Sergei RACHMANINOFF (1873-1943)
Etudes-tableaux Op.33 (1911) [21:18]
Etudes-tableaux Op.39 (1916-17) [39:09]
Vocalise Op.34 No.14 transcribed by Earl Wild [6:46]
Fritz KREISLER (1875-1962)
Liebesleid, transcribed by Sergei Rachmaninoff [4:26]
Nikolai RIMSKY-KORSAKOV (1844-1908)
Flight of the Bumble Bee, transcribed by Sergei Rachmaninoff [1:17]
Barbara Nissman (piano)
rec. August 2006, Mary Pappert School of Music, PNC Bank Recital Hall, Duquesne University, Pittsburgh
PIERIAN PIR0031 [72:59]
There is some mighty impressive playing in volume two of Barbara Nissman’s Rachmaninoff series from Pierian. A formidably equipped player she has both the technical and tonal chops for this unforgiving repertoire, and proves to have a comprehensively successful take on the music, excelling in both the Op.33 and the Op.39 sets.
Her sense of evocation is paramount in establishing the tenor of these performances. Her musical instincts veer away from too imposed a series of rubati. She refuses to colour or to pedal too extravagantly either so you will not hear a wash of virtuosity. Instead you will just hear virtuosity. As indeed you will hear true musical acuity. Her rubati in the C major Op.33 Etudes-tableaux are, therefore, far less extreme than those of Horowitz in his live Washington DC 1967 performance, to take one august comparison. But this is not in any way to imply a metrical and inflexible approach to rhythm, rather to state that her narratives - and her sense of musical narrative is strong - are not derailed by extraneous matters. Similarly her voicings in the E flat minor of the same set are powerful, not least those incursive left hand voicings, and here the stormy blast and saturnine torrent of the music are equally strongly conveyed.
If one turns to the composer in, say, the A minor of the Op.39 set one does hear an awesome accumulation of tension, a grand use of dynamics and a sense of engulfing dynamism. Nissman however is powerful and propulsive in her own way - and consistently so throughout both sets, which is one of the greatest virtues of her performance.
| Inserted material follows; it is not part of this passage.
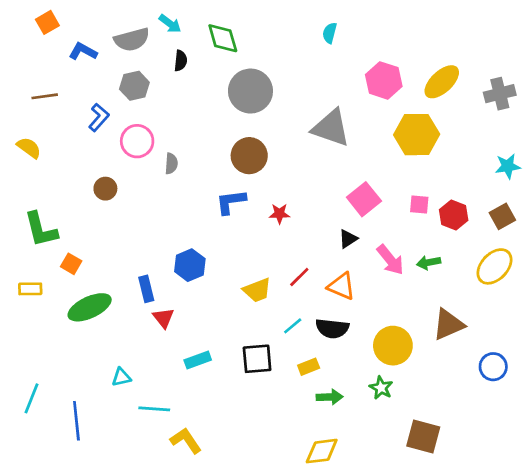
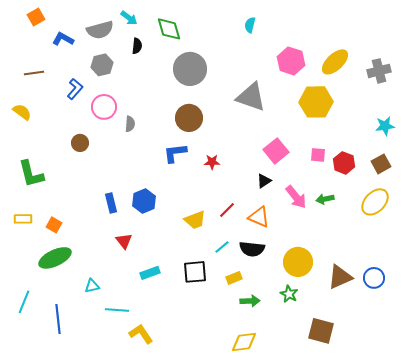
orange square: (71, 264) -> (54, 225), moved
blue rectangle: (146, 289) -> (111, 203), moved
green ellipse: (90, 307) -> (55, 258), moved
brown triangle: (448, 324) -> (340, 277), moved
I don’t sense any slaking or slackening of enthusiasm for any of these Etudes-tableaux on her part.
She adds three encores. There’s a frisky bumble bee, a warmly argued Kreisler Liebesleid and an ardent Vocalise in the Earl Wild transcription.
Pierian make a point of noting that no compression was used in the recording so that one needs to listen at a higher than normal dynamic level; in other words, turn up the volume. It works well and the colouristic range is wide and handsome, befitting these fine performances.